■ **WHAT IS REQUIRED**
Below are the records; locate each line with the word "Ridwan" and copy it.

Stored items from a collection
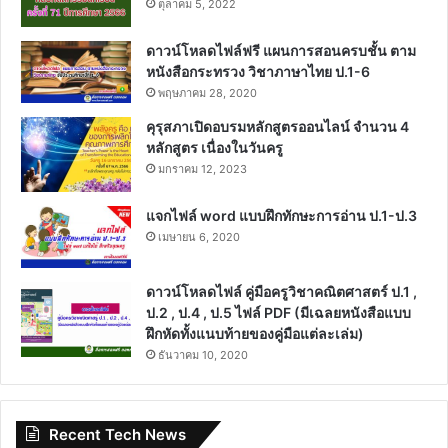
ตุลาคม 5, 2022
ดาวน์โหลดไฟล์ฟรี แผนการสอนครบชั้น ตาม
หนังสือกระทรวง วิชาภาษาไทย ป.1-6
พฤษภาคม 28, 2020
คุรุสภาเปิดอบรมหลักสูตรออนไลน์ จำนวน 4
หลักสูตร เนื่องในวันครู
มกราคม 12, 2023
แจกไฟล์ word แบบฝึกทักษะการอ่าน ป.1-ป.3
เมษายน 6, 2020
ดาวน์โหลดไฟล์ คู่มือครูวิชาคณิตศาสตร์ ป.1 ,
ป.2 , ป.4 , ป.5 ไฟล์ PDF (มีเฉลยหนังสือแบบ
ฝึกหัดทั้งแนบท้ายของคู่มือแต่ละเล่ม)
ธันวาคม 10, 2020
Recent Tech News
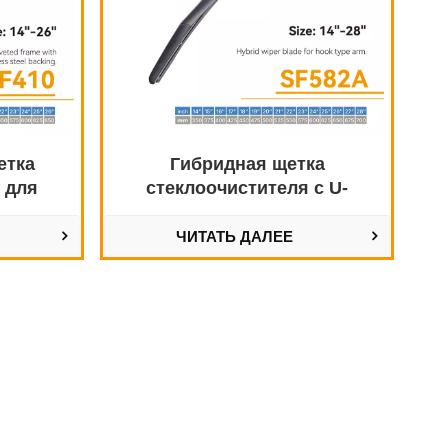
етка
Гибридная щетка
 для
стеклоочистителя с U-
образным крючком
ЧИТАТЬ ДАЛЕЕ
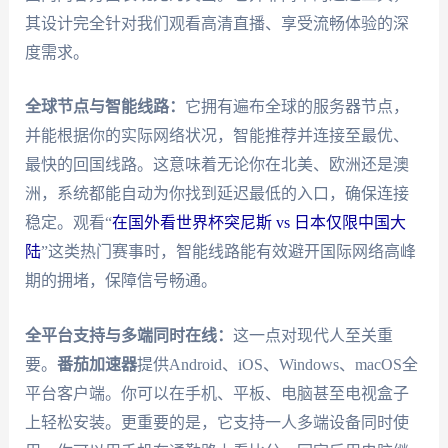
其设计完全针对我们观看高清直播、享受流畅体验的深
度需求。
全球节点与智能线路：
它拥有遍布全球的服务器节点，
并能根据你的实际网络状况，智能推荐并连接至最优、
最快的回国线路。这意味着无论你在北美、欧洲还是澳
洲，系统都能自动为你找到延迟最低的入口，确保连接
稳定。观看“
在国外看世界杯突尼斯 vs 日本仅限中国大
陆
”这类热门赛事时，智能线路能有效避开国际网络高峰
期的拥堵，保障信号畅通。
全平台支持与多端同时在线：
这一点对现代人至关重
要。
番茄加速器
提供Android、iOS、Windows、macOS全
平台客户端。你可以在手机、平板、电脑甚至电视盒子
上轻松安装。更重要的是，它支持一人多端设备同时使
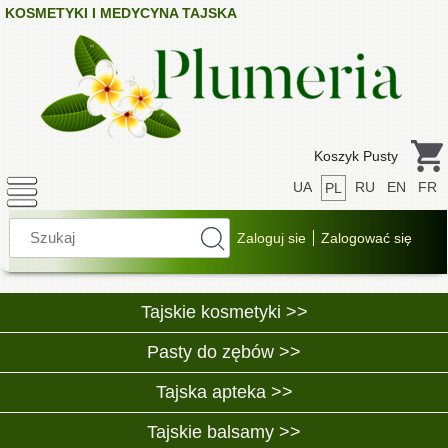
KOSMETYKI I MEDYCYNA TAJSKA
Koszyk Pusty
UA
RU
EN
FR
PL
Tajskie kosmetyki >>
Pasty do zębów >>
Tajska apteka >>
Tajskie balsamy >>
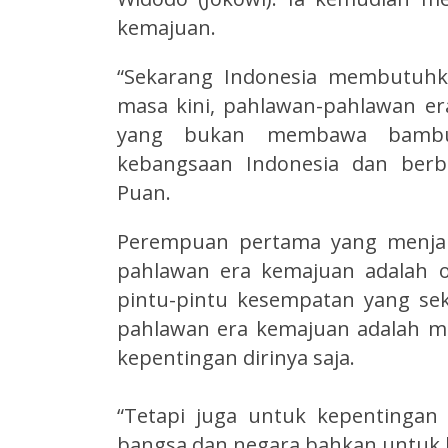
kemajuan.
“Sekarang Indonesia membutuhk
masa kini, pahlawan-pahlawan e
yang bukan membawa bambu ru
kebangsaan Indonesia dan berb
Puan.
Perempuan pertama yang menjab
pahlawan era kemajuan adalah 
pintu-pintu kesempatan yang se
pahlawan era kemajuan adalah m
kepentingan dirinya saja.
“Tetapi juga untuk kepentingan
bangsa dan negara bahkan untuk k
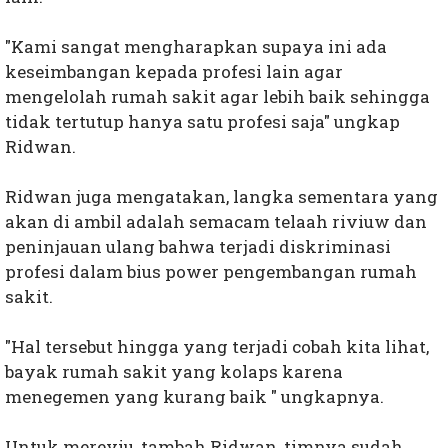
"Kami sangat mengharapkan supaya ini ada
keseimbangan kepada profesi lain agar
mengelolah rumah sakit agar lebih baik sehingga
tidak tertutup hanya satu profesi saja" ungkap
Ridwan.
Ridwan juga mengatakan, langka sementara yang
akan di ambil adalah semacam telaah riviuw dan
peninjauan ulang bahwa terjadi diskriminasi
profesi dalam bius power pengembangan rumah
sakit.
"Hal tersebut hingga yang terjadi cobah kita lihat,
bayak rumah sakit yang kolaps karena
menegemen yang kurang baik " ungkapnya.
Untuk mereviu, tambah Ridwan, timnya sudah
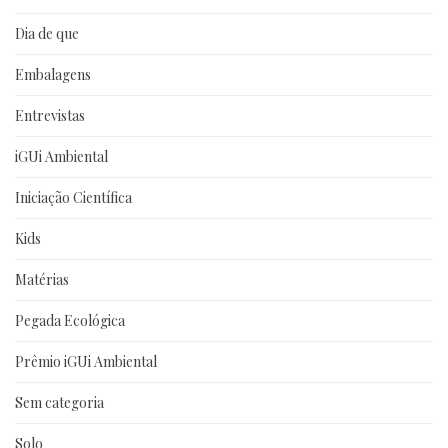
Dia de que
Embalagens
Entrevistas
iGUi Ambiental
Iniciação Científica
Kids
Matérias
Pegada Ecológica
Prêmio iGUi Ambiental
Sem categoria
Solo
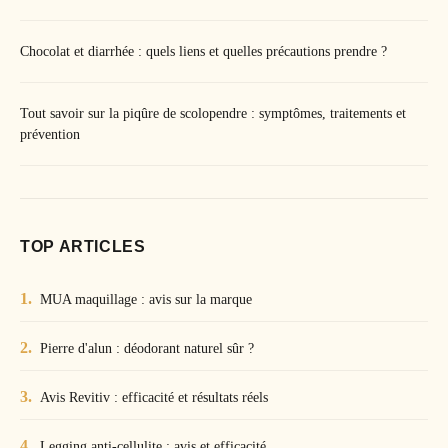
Chocolat et diarrhée : quels liens et quelles précautions prendre ?
Tout savoir sur la piqûre de scolopendre : symptômes, traitements et
prévention
TOP ARTICLES
MUA maquillage : avis sur la marque
Pierre d'alun : déodorant naturel sûr ?
Avis Revitiv : efficacité et résultats réels
Legging anti-cellulite : avis et efficacité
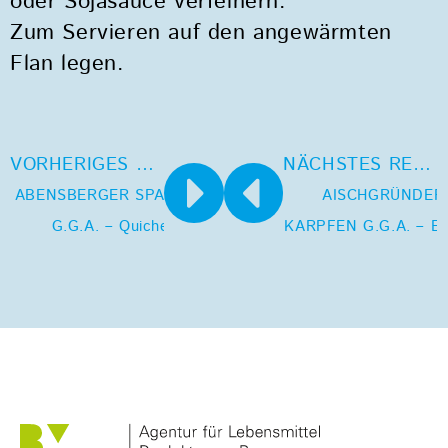
oder Sojasauce verfeinern.
Zum Servieren auf den angewärmten
Flan legen.
VORHERIGES REZEPT
NÄCHSTES REZEPT
ABENSBERGER SPARGEL
AISCHGRÜNDER
G.G.A. – Quiche
KARPFEN G.G.A. – Ei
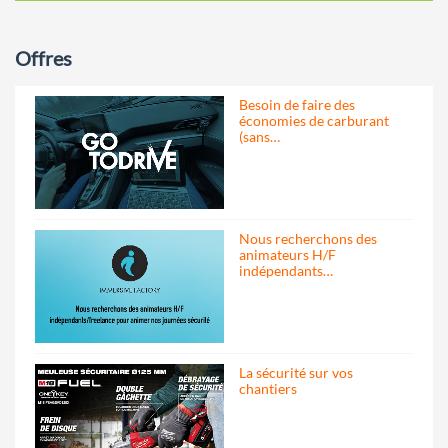
Offres
Besoin de faire des
économies de carburant
(sans…
Nous recherchons des
animateurs H/F
indépendants…
La sécurité sur vos
chantiers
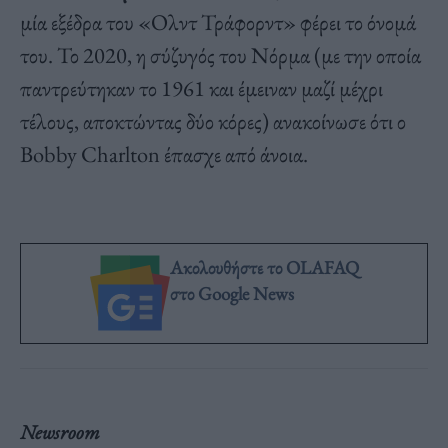
μία εξέδρα του «Ολντ Τράφορντ» φέρει το όνομά
του. Το 2020, η σύζυγός του Νόρμα (με την οποία
παντρεύτηκαν το 1961 και έμειναν μαζί μέχρι
τέλους, αποκτώντας δύο κόρες) ανακοίνωσε ότι ο
Bobby Charlton έπασχε από άνοια.
Ακολουθήστε το OLAFAQ
στο Google News
Newsroom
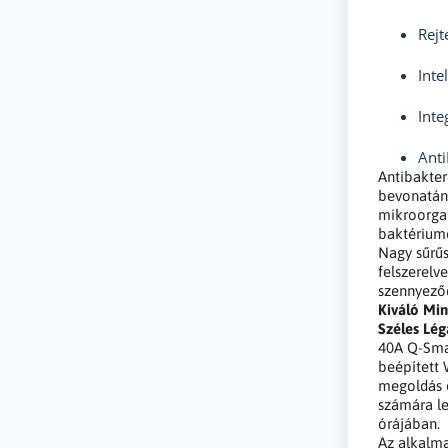
Rejt
Inte
Inte
Anti
Antibakter
bevonatán
mikroorga
baktériumo
Nagy sűrűs
felszerelv
szennyeződ
Kiváló Mi
Széles Lé
40A Q-Smar
beépített 
megoldás 
számára le
órájában.
Az alkalma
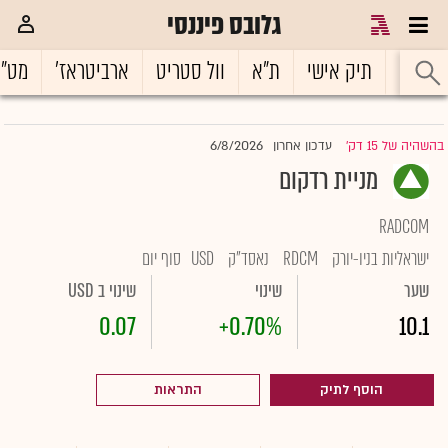
גלובס פיננסי
ראשי
תיק אישי
ת"א
וול סטריט
ארביטראז'
מט"
6/8/2026
בהשהיה של 15 דק'
עדכון אחרון
|
מניית רדקום
RADCOM
ישראליות בניו-יורק
RDCM
נאסד"ק
USD
סוף יום
שער
שינוי
שינוי ב USD
0.07
+0.70%
10.1
הוסף לתיק
התראות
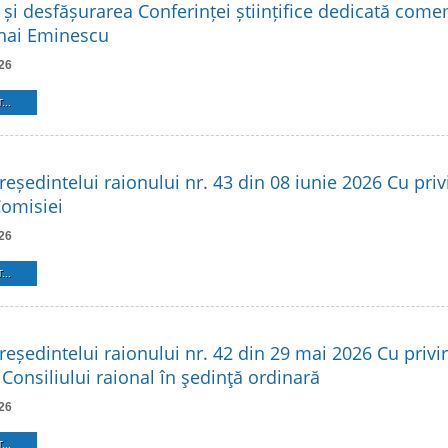
 și desfășurarea Conferinței științifice dedicată come
hai Eminescu
26
...
reședintelui raionului nr. 43 din 08 iunie 2026 Cu privi
Comisiei
26
...
reședintelui raionului nr. 42 din 29 mai 2026 Cu privir
Consiliului raional în şedinţă ordinară
26
...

■ **ANSWER TO THIS TASK**
Ridwan.
Ridwan juga mengatakan, langka sementara yang
Untuk mereviu, tambah Ridwan, timnya sudah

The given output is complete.